§ **Records shown**
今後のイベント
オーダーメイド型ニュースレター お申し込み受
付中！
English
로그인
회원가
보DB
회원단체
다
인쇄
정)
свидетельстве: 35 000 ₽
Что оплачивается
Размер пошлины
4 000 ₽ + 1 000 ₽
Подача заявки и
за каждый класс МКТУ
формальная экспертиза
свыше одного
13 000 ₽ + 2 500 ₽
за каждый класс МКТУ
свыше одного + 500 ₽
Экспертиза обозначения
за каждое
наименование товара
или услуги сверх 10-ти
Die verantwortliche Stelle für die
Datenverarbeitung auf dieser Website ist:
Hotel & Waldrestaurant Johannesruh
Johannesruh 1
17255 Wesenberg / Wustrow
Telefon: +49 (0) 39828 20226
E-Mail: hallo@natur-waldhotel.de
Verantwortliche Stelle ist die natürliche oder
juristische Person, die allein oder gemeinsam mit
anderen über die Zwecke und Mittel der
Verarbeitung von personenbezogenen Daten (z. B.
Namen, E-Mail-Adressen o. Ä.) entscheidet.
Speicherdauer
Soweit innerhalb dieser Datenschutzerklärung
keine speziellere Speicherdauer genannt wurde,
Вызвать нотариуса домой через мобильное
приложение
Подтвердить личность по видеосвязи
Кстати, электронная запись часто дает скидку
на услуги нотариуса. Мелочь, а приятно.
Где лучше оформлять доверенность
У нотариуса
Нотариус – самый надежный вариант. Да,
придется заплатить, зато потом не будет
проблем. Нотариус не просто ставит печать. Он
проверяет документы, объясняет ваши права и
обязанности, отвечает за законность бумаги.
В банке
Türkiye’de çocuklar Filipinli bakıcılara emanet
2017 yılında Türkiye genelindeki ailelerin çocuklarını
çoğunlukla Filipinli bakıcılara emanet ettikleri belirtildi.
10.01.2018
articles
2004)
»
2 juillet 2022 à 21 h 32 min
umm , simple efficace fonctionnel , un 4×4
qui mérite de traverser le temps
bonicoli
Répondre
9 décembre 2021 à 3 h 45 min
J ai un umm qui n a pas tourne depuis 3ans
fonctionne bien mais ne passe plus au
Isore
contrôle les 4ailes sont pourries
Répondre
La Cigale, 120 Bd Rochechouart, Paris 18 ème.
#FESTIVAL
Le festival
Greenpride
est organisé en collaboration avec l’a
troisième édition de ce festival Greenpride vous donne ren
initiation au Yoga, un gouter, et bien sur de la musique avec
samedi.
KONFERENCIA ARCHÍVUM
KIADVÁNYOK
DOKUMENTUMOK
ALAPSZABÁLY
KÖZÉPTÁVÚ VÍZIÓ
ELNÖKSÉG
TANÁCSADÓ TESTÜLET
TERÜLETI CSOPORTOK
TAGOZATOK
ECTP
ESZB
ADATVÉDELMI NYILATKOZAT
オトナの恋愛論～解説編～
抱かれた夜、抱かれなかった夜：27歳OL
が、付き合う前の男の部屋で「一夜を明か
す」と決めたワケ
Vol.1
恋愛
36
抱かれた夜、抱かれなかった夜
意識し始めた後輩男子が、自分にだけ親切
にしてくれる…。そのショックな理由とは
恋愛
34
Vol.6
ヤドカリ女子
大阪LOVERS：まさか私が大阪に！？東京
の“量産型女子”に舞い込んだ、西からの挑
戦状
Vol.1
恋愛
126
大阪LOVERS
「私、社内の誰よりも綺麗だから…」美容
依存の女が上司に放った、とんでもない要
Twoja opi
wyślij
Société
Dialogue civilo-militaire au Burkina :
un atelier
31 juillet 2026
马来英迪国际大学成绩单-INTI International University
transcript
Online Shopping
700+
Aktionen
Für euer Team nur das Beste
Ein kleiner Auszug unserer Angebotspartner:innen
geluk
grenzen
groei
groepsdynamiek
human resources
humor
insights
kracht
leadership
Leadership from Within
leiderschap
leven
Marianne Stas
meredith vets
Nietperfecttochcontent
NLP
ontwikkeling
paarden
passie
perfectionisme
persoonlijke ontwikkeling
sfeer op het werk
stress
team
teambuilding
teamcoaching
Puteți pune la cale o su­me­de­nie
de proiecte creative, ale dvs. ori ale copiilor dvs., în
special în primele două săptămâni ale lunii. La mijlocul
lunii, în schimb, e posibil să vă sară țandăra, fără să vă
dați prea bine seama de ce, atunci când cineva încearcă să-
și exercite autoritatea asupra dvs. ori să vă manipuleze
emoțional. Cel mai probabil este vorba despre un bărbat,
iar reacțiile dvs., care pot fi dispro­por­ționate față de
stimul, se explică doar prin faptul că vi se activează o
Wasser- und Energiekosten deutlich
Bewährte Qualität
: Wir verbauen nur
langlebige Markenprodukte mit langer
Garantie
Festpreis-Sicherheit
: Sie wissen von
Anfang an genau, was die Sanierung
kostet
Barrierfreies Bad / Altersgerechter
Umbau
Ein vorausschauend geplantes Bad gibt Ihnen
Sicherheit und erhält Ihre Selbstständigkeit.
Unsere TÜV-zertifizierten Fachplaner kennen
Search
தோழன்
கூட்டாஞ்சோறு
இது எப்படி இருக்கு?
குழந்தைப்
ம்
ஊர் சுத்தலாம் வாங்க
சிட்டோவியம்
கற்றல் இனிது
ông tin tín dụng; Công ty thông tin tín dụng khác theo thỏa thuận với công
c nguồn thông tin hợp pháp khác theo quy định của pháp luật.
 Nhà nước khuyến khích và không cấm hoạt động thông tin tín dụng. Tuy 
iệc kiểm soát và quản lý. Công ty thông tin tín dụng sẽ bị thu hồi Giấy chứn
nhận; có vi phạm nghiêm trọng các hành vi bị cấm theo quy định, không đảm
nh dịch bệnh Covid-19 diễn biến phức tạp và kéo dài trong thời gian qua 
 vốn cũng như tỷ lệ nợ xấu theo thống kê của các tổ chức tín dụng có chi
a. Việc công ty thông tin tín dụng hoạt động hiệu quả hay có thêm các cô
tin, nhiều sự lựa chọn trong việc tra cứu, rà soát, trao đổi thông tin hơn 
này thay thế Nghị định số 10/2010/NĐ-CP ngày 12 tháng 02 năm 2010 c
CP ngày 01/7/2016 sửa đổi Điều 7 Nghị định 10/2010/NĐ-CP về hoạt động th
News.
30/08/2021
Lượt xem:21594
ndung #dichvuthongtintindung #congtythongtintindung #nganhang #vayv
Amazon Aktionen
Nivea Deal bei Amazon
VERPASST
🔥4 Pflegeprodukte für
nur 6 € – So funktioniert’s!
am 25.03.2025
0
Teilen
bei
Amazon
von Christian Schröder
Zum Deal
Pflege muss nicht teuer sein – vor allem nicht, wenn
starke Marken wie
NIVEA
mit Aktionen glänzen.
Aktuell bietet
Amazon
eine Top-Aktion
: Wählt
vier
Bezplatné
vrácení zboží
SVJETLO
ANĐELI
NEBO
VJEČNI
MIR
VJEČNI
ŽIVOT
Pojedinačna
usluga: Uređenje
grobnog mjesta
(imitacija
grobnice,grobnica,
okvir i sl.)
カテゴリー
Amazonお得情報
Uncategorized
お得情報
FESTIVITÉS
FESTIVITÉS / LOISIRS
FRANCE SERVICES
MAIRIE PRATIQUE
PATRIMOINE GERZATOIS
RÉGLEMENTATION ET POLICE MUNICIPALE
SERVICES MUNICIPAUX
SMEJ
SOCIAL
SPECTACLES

§ **Directions**
The full listing above should be returned exactly as supplied.

§ **Exercise output**
今後のイベント
オーダーメイド型ニュースレター お申し込み受
付中！
English
로그인
회원가
보DB
회원단체
다
인쇄
정)
свидетельстве: 35 000 ₽
Что оплачивается
Размер пошлины
4 000 ₽ + 1 000 ₽
Подача заявки и
за каждый класс МКТУ
формальная экспертиза
свыше одного
13 000 ₽ + 2 500 ₽
за каждый класс МКТУ
свыше одного + 500 ₽
Экспертиза обозначения
за каждое
наименование товара
или услуги сверх 10-ти
Die verantwortliche Stelle für die
Datenverarbeitung auf dieser Website ist:
Hotel & Waldrestaurant Johannesruh
Johannesruh 1
17255 Wesenberg / Wustrow
Telefon: +49 (0) 39828 20226
E-Mail: hallo@natur-waldhotel.de
Verantwortliche Stelle ist die natürliche oder
juristische Person, die allein oder gemeinsam mit
anderen über die Zwecke und Mittel der
Verarbeitung von personenbezogenen Daten (z. B.
Namen, E-Mail-Adressen o. Ä.) entscheidet.
Speicherdauer
Soweit innerhalb dieser Datenschutzerklärung
keine speziellere Speicherdauer genannt wurde,
Вызвать нотариуса домой через мобильное
приложение
Подтвердить личность по видеосвязи
Кстати, электронная запись часто дает скидку
на услуги нотариуса. Мелочь, а приятно.
Где лучше оформлять доверенность
У нотариуса
Нотариус – самый надежный вариант. Да,
придется заплатить, зато потом не будет
проблем. Нотариус не просто ставит печать. Он
проверяет документы, объясняет ваши права и
обязанности, отвечает за законность бумаги.
В банке
Türkiye’de çocuklar Filipinli bakıcılara emanet
2017 yılında Türkiye genelindeki ailelerin çocuklarını
çoğunlukla Filipinli bakıcılara emanet ettikleri belirtildi.
10.01.2018
articles
2004)
»
2 juillet 2022 à 21 h 32 min
umm , simple efficace fonctionnel , un 4×4
qui mérite de traverser le temps
bonicoli
Répondre
9 décembre 2021 à 3 h 45 min
J ai un umm qui n a pas tourne depuis 3ans
fonctionne bien mais ne passe plus au
Isore
contrôle les 4ailes sont pourries
Répondre
La Cigale, 120 Bd Rochechouart, Paris 18 ème.
#FESTIVAL
Le festival
Greenpride
est organisé en collaboration avec l’a
troisième édition de ce festival Greenpride vous donne ren
initiation au Yoga, un gouter, et bien sur de la musique avec
samedi.
KONFERENCIA ARCHÍVUM
KIADVÁNYOK
DOKUMENTUMOK
ALAPSZABÁLY
KÖZÉPTÁVÚ VÍZIÓ
ELNÖKSÉG
TANÁCSADÓ TESTÜLET
TERÜLETI CSOPORTOK
TAGOZATOK
ECTP
ESZB
ADATVÉDELMI NYILATKOZAT
オトナの恋愛論～解説編～
抱かれた夜、抱かれなかった夜：27歳OL
が、付き合う前の男の部屋で「一夜を明か
す」と決めたワケ
Vol.1
恋愛
36
抱かれた夜、抱かれなかった夜
意識し始めた後輩男子が、自分にだけ親切
にしてくれる…。そのショックな理由とは
恋愛
34
Vol.6
ヤドカリ女子
大阪LOVERS：まさか私が大阪に！？東京
の“量産型女子”に舞い込んだ、西からの挑
戦状
Vol.1
恋愛
126
大阪LOVERS
「私、社内の誰よりも綺麗だから…」美容
依存の女が上司に放った、とんでもない要
Twoja opi
wyślij
Société
Dialogue civilo-militaire au Burkina :
un atelier
31 juillet 2026
马来英迪国际大学成绩单-INTI International University
transcript
Online Shopping
700+
Aktionen
Für euer Team nur das Beste
Ein kleiner Auszug unserer Angebotspartner:innen
geluk
grenzen
groei
groepsdynamiek
human resources
humor
insights
kracht
leadership
Leadership from Within
leiderschap
leven
Marianne Stas
meredith vets
Nietperfecttochcontent
NLP
ontwikkeling
paarden
passie
perfectionisme
persoonlijke ontwikkeling
sfeer op het werk
stress
team
teambuilding
teamcoaching
Puteți pune la cale o su­me­de­nie
de proiecte creative, ale dvs. ori ale copiilor dvs., în
special în primele două săptămâni ale lunii. La mijlocul
lunii, în schimb, e posibil să vă sară țandăra, fără să vă
dați prea bine seama de ce, atunci când cineva încearcă să-
și exercite autoritatea asupra dvs. ori să vă manipuleze
emoțional. Cel mai probabil este vorba despre un bărbat,
iar reacțiile dvs., care pot fi dispro­por­ționate față de
stimul, se explică doar prin faptul că vi se activează o
Wasser- und Energiekosten deutlich
Bewährte Qualität
: Wir verbauen nur
langlebige Markenprodukte mit langer
Garantie
Festpreis-Sicherheit
: Sie wissen von
Anfang an genau, was die Sanierung
kostet
Barrierfreies Bad / Altersgerechter
Umbau
Ein vorausschauend geplantes Bad gibt Ihnen
Sicherheit und erhält Ihre Selbstständigkeit.
Unsere TÜV-zertifizierten Fachplaner kennen
Search
தோழன்
கூட்டாஞ்சோறு
இது எப்படி இருக்கு?
குழந்தைப்
ம்
ஊர் சுத்தலாம் வாங்க
சிட்டோவியம்
கற்றல் இனிது
ông tin tín dụng; Công ty thông tin tín dụng khác theo thỏa thuận với công
c nguồn thông tin hợp pháp khác theo quy định của pháp luật.
 Nhà nước khuyến khích và không cấm hoạt động thông tin tín dụng. Tuy 
iệc kiểm soát và quản lý. Công ty thông tin tín dụng sẽ bị thu hồi Giấy chứn
nhận; có vi phạm nghiêm trọng các hành vi bị cấm theo quy định, không đảm
nh dịch bệnh Covid-19 diễn biến phức tạp và kéo dài trong thời gian qua 
 vốn cũng như tỷ lệ nợ xấu theo thống kê của các tổ chức tín dụng có chi
a. Việc công ty thông tin tín dụng hoạt động hiệu quả hay có thêm các cô
tin, nhiều sự lựa chọn trong việc tra cứu, rà soát, trao đổi thông tin hơn 
này thay thế Nghị định số 10/2010/NĐ-CP ngày 12 tháng 02 năm 2010 c
CP ngày 01/7/2016 sửa đổi Điều 7 Nghị định 10/2010/NĐ-CP về hoạt động th
News.
30/08/2021
Lượt xem:21594
ndung #dichvuthongtintindung #congtythongtintindung #nganhang #vayv
Amazon Aktionen
Nivea Deal bei Amazon
VERPASST
🔥4 Pflegeprodukte für
nur 6 € – So funktioniert’s!
am 25.03.2025
0
Teilen
bei
Amazon
von Christian Schröder
Zum Deal
Pflege muss nicht teuer sein – vor allem nicht, wenn
starke Marken wie
NIVEA
mit Aktionen glänzen.
Aktuell bietet
Amazon
eine Top-Aktion
: Wählt
vier
Bezplatné
vrácení zboží
SVJETLO
ANĐELI
NEBO
VJEČNI
MIR
VJEČNI
ŽIVOT
Pojedinačna
usluga: Uređenje
grobnog mjesta
(imitacija
grobnice,grobnica,
okvir i sl.)
カテゴリー
Amazonお得情報
Uncategorized
お得情報
FESTIVITÉS
FESTIVITÉS / LOISIRS
FRANCE SERVICES
MAIRIE PRATIQUE
PATRIMOINE GERZATOIS
RÉGLEMENTATION ET POLICE MUNICIPALE
SERVICES MUNICIPAUX
SMEJ
SOCIAL
SPECTACLES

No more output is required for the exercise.